We were both living in the same town– San Isidro de el General. My route there had been a long and winding one. I had met my first wife in Washington DC. Young and adventurous, we subsequently moved first to the US Virgin Islands and then to Costa Rica. We bought land a 30-minute drive from San Isidro.

After our divorce, I moved into the city for work. My future wife came to San Isidro from the rural Zona Sur. She moved in with her older sister and attended high school and college.

I was in town daily with an English teaching job and passed her on the street numerous times. As a recently divorced, still young man, I would smile and say ‘hola’ when we passed. One day, sitting across from the central park after a bike ride, she saw me and approached, and asked for help with an assignment in an English class.

Within a year we were married.

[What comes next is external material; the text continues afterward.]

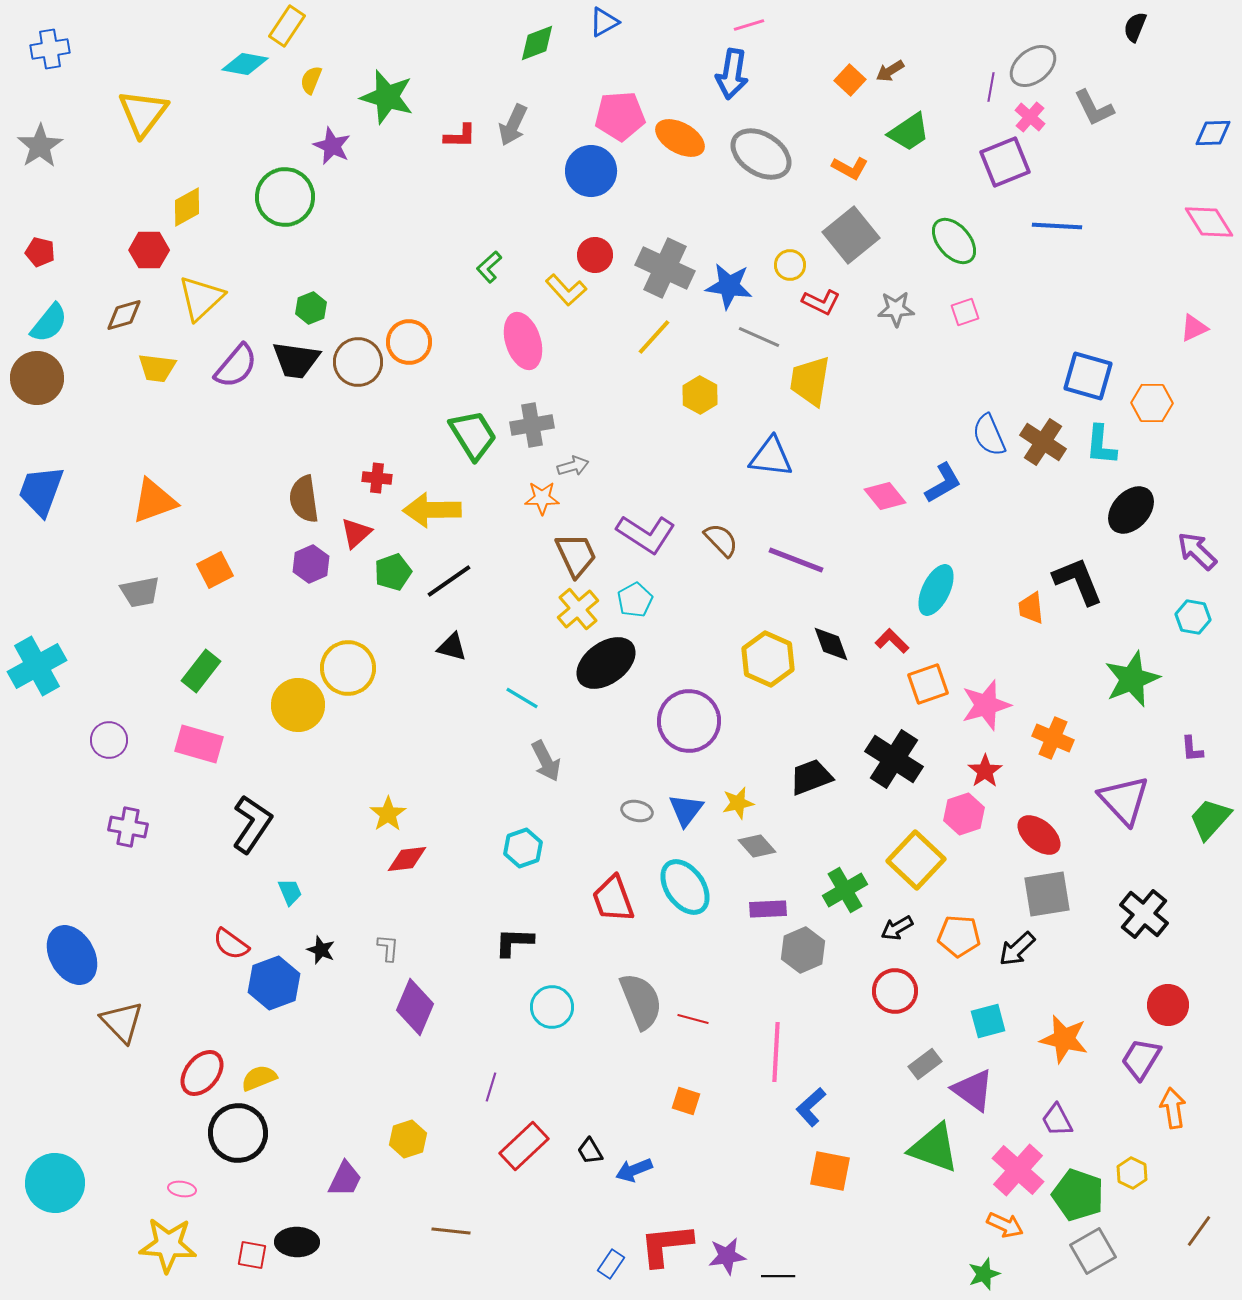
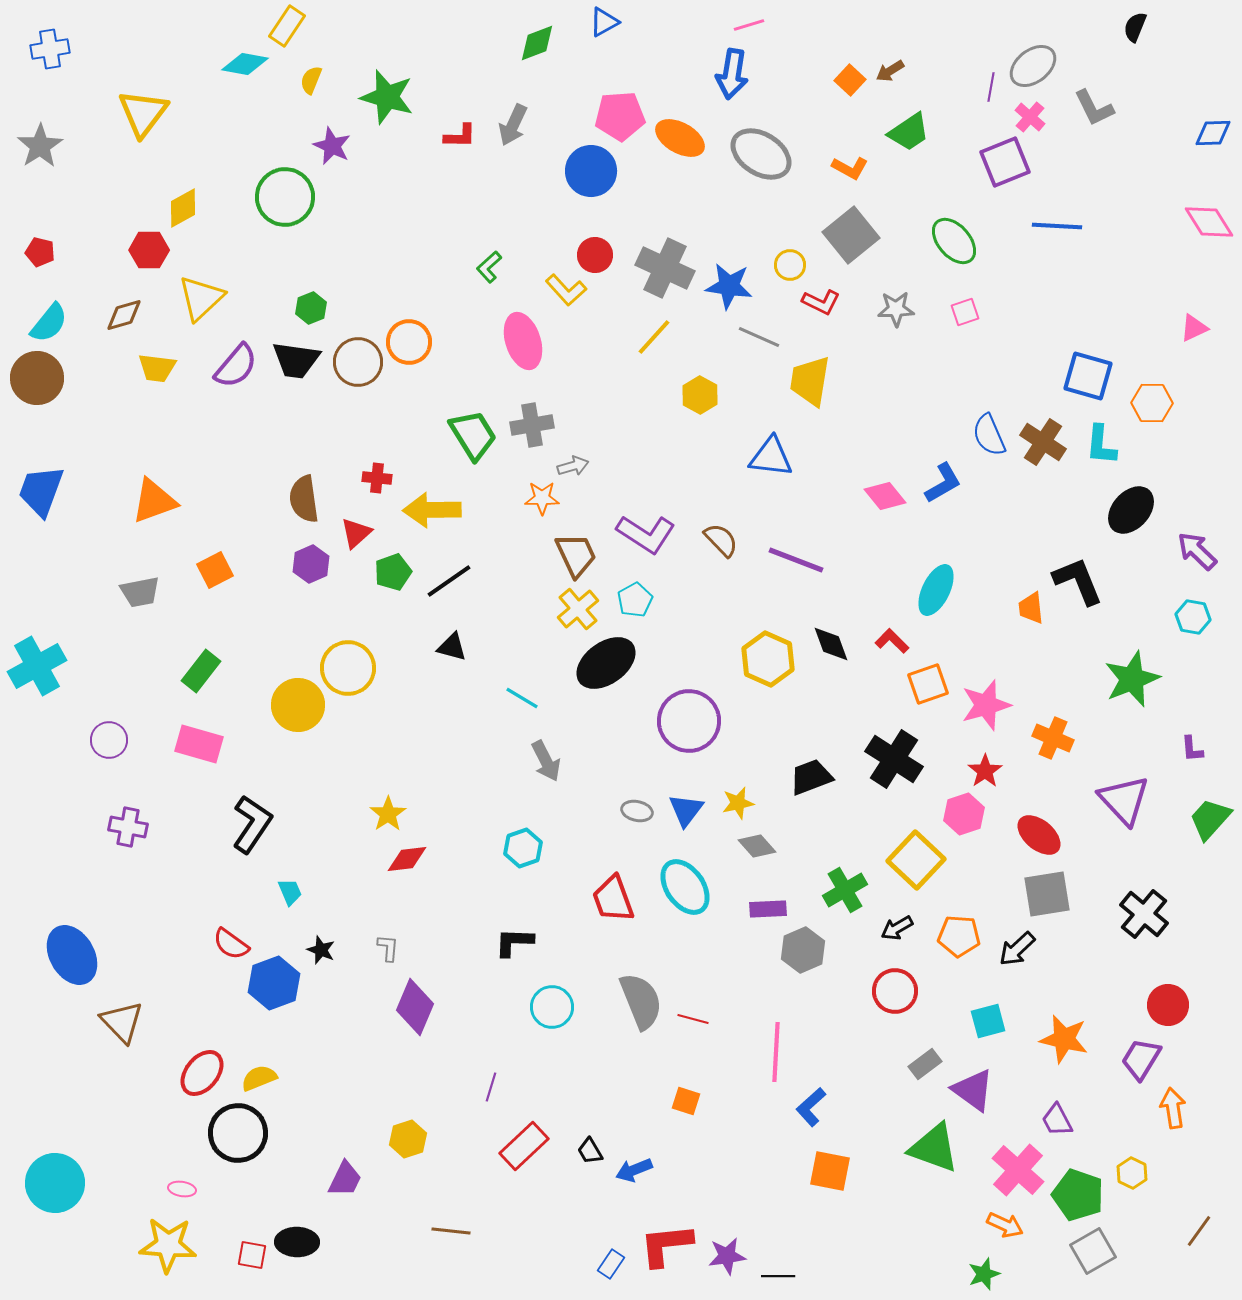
yellow diamond at (187, 207): moved 4 px left, 1 px down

Besides all of the events that needed to transpire for us to have even met, our life stories were so different that it further amazed me that we ended up together. I was born in a public hospital, with a doctor and nurse on hand to perform the delivery. My wife was the 12th of 14th children, the birth performed solo by her mother, in a private area of their rancho.

My mother-in-law had experience as a midwife, and also delivered her own babies, as they lived far from a public hospital. When my family moved in my youth, we hired a moving van company who took care of the logistics of getting us moved out of one house and into another.

When her family moved from Rio Claro to the forested area of the Osa Peninsula, they loaded and unloaded everything themselves, with most of the family taking a boat across the Golfo Dulce, while her father and older brothers made the trek overland with their possessions in an aging flatbed truck.

I am 12 years older than my wife, and when I was beginning my university studies at a college with 20,000 students, she was at the same time starting the 2nd grade at her school deep in the campo, wearing her first pair of shoes–she had attended kindergarten and 1st grade barefoot.

While my father dealt with the hassles of factory management and worried about his golf game, her father was a classic hunter-gatherer, working the farm with her mother, and also bagging wild game in the jungle and fishing the nearby river to provide food for the family.

I lived in a country where communists were our arch enemies. She grew up near the United Fruit plantations, and 3 different older brothers went to study in Havana and Moscow, under the auspices of the Costa Rica Communist party.

We have now been together for almost 26 years and have 4 children. In 1954, a sociologist named Robert Winch first proposed the ‘’opposites attract’’ theory. The validity of this has been argued against over time, but in my case, at least, it still holds true.